That’d be pretty catastrophic.
So, a service account should probably be limited to just being able to upload and delete images, not have any other capabilities, and have the permissions to do those uploads explicitly granted.
This limits our potential risk to “an attacker can read the database to figure out what all the images are, and download them”. This is still a risk, but it’s a less severe risk than “can delete everything”.
Given we also have an idea of what this attack would look like we could put monitoring on the database to let us know if anyone is crawling the database for images to download, or trying to dump the database as a whole.
Other Security Concerns
This is just one of the security concerns that I thought about while designing Cloud Island, but it encapsulates the core concept of how “security” should be considered as part of a broader whole.
Because we asked ourselves what a potential attacker may want to do and what they may want to access, we could think about what security made sense, and make some educated guesses about what the goals would be. From those guesses (and like all things, they are guesses) we can build in friction, make it harder to achieve those goals, and try to limit access to ways that we can monitor.
One of the core tenets of a good DevOps practice is the idea that everything will fail, and that failure is inevitable.
Instead of trying to use this fact to attempt to resist failure, the ideal of a modern system is to make repair or replacement easy. The easier it is to replace and recover a system, the less stressed that we will be of potential failures.
There is no One True Disaster Recovery Plan. Every system has not just unique ways that it may fail, but have unique requirements in what components are important for recovery.
Disasters aren’t limited to just the web service, either. A disaster can impact any component at any step of the deployment and operation of the service. Is the customer-facing website, not the webapp, part of your disaster plan? Does it matter if it goes down?
Does it matter if your system goes down for a day?
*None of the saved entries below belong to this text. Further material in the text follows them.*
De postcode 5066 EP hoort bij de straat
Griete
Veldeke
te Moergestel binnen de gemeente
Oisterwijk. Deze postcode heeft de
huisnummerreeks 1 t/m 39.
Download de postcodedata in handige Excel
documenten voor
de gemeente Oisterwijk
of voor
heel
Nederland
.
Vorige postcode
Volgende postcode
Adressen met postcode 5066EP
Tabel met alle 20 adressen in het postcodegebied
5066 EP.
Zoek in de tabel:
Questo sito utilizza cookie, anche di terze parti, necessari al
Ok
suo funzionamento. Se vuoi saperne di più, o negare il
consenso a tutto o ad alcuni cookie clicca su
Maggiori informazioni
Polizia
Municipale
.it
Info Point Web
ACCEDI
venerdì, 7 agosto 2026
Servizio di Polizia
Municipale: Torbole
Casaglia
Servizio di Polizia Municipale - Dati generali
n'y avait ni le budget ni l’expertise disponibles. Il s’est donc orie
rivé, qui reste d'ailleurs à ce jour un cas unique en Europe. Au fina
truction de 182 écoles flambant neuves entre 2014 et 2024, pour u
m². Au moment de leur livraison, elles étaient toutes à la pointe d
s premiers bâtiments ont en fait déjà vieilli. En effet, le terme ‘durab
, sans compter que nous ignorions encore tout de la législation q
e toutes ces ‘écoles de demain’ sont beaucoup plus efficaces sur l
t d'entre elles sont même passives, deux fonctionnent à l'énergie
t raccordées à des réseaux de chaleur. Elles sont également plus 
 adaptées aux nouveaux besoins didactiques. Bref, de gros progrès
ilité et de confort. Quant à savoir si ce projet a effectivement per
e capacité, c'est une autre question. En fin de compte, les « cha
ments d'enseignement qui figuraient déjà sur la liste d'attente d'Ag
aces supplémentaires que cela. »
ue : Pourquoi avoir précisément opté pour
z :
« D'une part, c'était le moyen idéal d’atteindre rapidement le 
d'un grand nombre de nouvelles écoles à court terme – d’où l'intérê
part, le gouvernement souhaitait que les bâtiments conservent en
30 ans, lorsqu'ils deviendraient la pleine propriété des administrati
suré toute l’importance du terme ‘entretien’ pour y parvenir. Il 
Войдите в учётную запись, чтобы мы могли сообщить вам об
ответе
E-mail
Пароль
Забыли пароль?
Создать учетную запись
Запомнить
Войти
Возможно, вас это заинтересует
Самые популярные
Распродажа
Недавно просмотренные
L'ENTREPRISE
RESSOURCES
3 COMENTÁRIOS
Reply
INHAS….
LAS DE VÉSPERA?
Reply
A week? A month? What have you agreed to support with your users, and how upset will they be if there’s a failure?
What about your billing system, if that’s applicable?
For Cloud Island I think there’s two major areas of catastrophic failure, one of which is easier to manage and more critical to get right. The two areas are the media storage and the database backups.
Media storage is, by far, the hardest part to offer any level of recovery in the event of catastrophic loss. Mastodon generates gigabytes of media, the vast majority from other instances, but does not currently offer any automated tools to extract and back up the local images.
The much more critical component of recovery for Cloud Island will be the database itself. While it would be a huge loss if the uploaded media was unrecoverable, it would be a service-ending event to lose the database.
Knowing that, I’ve prioritised database backups, and ensuring that they’re hard to delete. Catalyst Cloud is a modern, multi-region cloud provider with data centres spread across New Zealand, and any one of those regions experiencing a disaster would not cause me to lose the database backup.
The way the backups are set up, accidentally deleting the database server or having the data deleted by an attacker won’t cost me the backups. It’ll be a huge pain, it’ll take the service down for days, but it won’t be the end of everything.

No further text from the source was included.